Conformal field theory (CFT) is a quantum field theory invariant under conformal transformations. From its early days, CFT grown out to be one of the most prominent branches of modern theoretical physics, with applications to the critical behavior of the statistical mechanics model, string theory and, two dimensional quantum gravity as well as far reaching consequences in mathematics. The conformal boostrap, introduced by Belavin, Polyakov and Zamolodchikov for two dimensional CFT is an ubiquitous way of solving the CFTs by describing the infinitesimal conformal symmetries in terms of the Virasoro algebra and encoding them in the so called building blocks of CFT, namely, the conformal blocks. One of the earliest examples of CFT is Liouville CFT which arose in Polyakov's description of bosonic string theory. The conformal blocks of Liouville CFT is specially interesting since it paves the path for critical understanding of the interplay between the Liouville CFT and the supersymmetric gauge theory via Alday-Gaiotto-Tachikawa correspondence. There are recent advances in probabilistic understanding of the Liouville CFT and especially, the Liouville conformal block.
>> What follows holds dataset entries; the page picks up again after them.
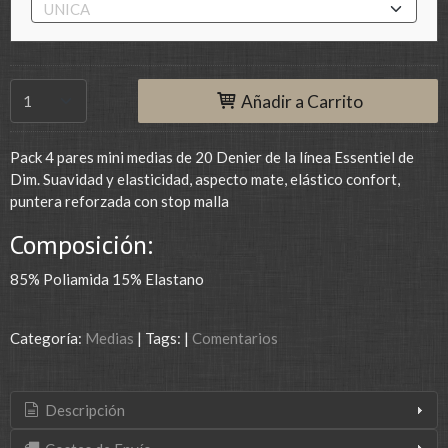
Añadir a Carrito
Pack 4 pares mini medias de 20 Denier de la línea Essentiel de
Dim. Suavidad y elasticidad, aspecto mate, elástico confort,
puntera reforzada con stop malla
Composición:
85% Poliamida 15% Elastano
Categoría:
Medias
|
Tags:
|
Comentarios
Descripción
In this project, you will explore the state-of-art construction of the probabilistic conformal blocks and its properties. This is one of the cutting-edge research directions and will require expertise on probability theory, special functions, complex analysis, representation theory and simulations.

Pre-requisites

One requires advanced level understanding of real analysis (18.100), differential equation (18.03) and probability theory (18.675). For simulation, prior knowledge of the softwares like mathematica, matlab and MaCaulay 2 would definitely be helpful.